**Task item**
Restate each entry below exactly; pictures stay out of the copy.

**Extracted information**
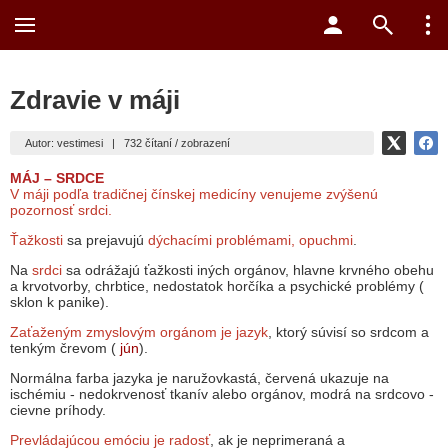
Zdravie v máji
Autor: vestimesi
|
732 čítaní / zobrazení
MÁJ – SRDCE
V máji podľa tradičnej čínskej medicíny venujeme zvýšenú
pozornosť srdci.
Ťažkosti
sa prejavujú
dýchacími problémami, opuchmi
.
Na
srdci
sa odrážajú ťažkosti iných orgánov, hlavne krvného obehu
a krvotvorby, chrbtice, nedostatok horčíka a psychické problémy (
sklon k panike).
Zaťaženým zmyslovým orgánom je jazyk
, ktorý súvisí so srdcom a
tenkým črevom (
jún
).
Normálna farba jazyka je naružovkastá, červená ukazuje na
ischémiu - nedokrvenosť tkanív alebo orgánov, modrá na srdcovo -
cievne príhody.
Prevládajúcou emóciu je radosť
, ak je neprimeraná a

**Completed task**
Zdravie v máji
Autor: vestimesi
|
732 čítaní / zobrazení
MÁJ – SRDCE
V máji podľa tradičnej čínskej medicíny venujeme zvýšenú
pozornosť srdci.
Ťažkosti
sa prejavujú
dýchacími problémami, opuchmi
.
Na
srdci
sa odrážajú ťažkosti iných orgánov, hlavne krvného obehu
a krvotvorby, chrbtice, nedostatok horčíka a psychické problémy (
sklon k panike).
Zaťaženým zmyslovým orgánom je jazyk
, ktorý súvisí so srdcom a
tenkým črevom (
jún
).
Normálna farba jazyka je naružovkastá, červená ukazuje na
ischémiu - nedokrvenosť tkanív alebo orgánov, modrá na srdcovo -
cievne príhody.
Prevládajúcou emóciu je radosť
, ak je neprimeraná a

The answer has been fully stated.